## What you are asked to do
Bring together every line in the data that includes "Част".

-------

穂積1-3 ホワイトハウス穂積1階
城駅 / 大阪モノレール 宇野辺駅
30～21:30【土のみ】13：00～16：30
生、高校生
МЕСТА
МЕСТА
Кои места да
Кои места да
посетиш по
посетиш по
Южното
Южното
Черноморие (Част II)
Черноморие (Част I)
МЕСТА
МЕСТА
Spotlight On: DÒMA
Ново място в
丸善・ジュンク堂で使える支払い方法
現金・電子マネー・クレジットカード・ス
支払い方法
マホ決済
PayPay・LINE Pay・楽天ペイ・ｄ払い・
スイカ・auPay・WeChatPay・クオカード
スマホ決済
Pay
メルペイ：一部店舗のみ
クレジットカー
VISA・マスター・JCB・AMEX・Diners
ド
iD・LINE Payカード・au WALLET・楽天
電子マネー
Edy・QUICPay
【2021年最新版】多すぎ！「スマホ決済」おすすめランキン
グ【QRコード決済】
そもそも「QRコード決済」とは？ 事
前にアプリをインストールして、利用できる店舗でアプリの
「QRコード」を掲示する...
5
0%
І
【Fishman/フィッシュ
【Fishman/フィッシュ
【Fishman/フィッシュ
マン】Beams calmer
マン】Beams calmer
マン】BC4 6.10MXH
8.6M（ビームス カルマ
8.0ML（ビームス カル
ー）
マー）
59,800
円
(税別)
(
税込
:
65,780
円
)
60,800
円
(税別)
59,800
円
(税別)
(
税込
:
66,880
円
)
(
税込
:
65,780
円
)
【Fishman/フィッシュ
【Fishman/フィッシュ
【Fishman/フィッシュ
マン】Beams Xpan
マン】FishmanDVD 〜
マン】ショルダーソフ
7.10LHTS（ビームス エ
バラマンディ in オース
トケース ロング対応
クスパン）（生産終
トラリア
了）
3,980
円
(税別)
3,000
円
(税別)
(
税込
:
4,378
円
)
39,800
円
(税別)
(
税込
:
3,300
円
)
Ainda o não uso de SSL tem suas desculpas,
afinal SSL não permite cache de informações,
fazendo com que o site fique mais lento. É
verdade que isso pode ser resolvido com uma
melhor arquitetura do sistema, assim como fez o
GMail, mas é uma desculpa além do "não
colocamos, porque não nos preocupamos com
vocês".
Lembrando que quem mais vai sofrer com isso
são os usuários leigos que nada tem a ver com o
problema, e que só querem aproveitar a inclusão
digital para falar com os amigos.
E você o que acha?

-------

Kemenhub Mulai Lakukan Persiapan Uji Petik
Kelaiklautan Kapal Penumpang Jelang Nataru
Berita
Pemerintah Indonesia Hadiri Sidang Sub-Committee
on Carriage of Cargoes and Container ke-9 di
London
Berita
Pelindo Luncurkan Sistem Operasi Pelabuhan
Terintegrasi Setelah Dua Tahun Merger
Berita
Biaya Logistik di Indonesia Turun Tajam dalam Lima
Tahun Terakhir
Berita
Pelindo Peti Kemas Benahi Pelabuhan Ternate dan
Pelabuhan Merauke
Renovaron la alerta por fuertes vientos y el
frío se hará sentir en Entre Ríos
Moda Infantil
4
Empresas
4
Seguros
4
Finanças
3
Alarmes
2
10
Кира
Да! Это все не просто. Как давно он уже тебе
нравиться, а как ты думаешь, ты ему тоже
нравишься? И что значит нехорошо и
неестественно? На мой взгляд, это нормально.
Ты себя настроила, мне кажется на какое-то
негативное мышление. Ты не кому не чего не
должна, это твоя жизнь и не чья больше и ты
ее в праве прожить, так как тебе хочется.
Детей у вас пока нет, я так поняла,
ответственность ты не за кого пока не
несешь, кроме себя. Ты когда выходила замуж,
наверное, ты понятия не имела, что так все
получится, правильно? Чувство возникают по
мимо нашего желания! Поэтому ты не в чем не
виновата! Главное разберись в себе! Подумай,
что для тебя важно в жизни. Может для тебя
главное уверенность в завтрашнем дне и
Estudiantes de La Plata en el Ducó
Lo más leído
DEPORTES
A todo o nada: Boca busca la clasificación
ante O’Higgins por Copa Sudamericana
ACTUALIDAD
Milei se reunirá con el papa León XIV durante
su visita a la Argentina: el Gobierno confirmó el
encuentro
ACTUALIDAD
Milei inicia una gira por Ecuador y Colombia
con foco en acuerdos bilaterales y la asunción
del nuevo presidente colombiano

-------

## Answer area
Черноморие (Част II)
Черноморие (Част I)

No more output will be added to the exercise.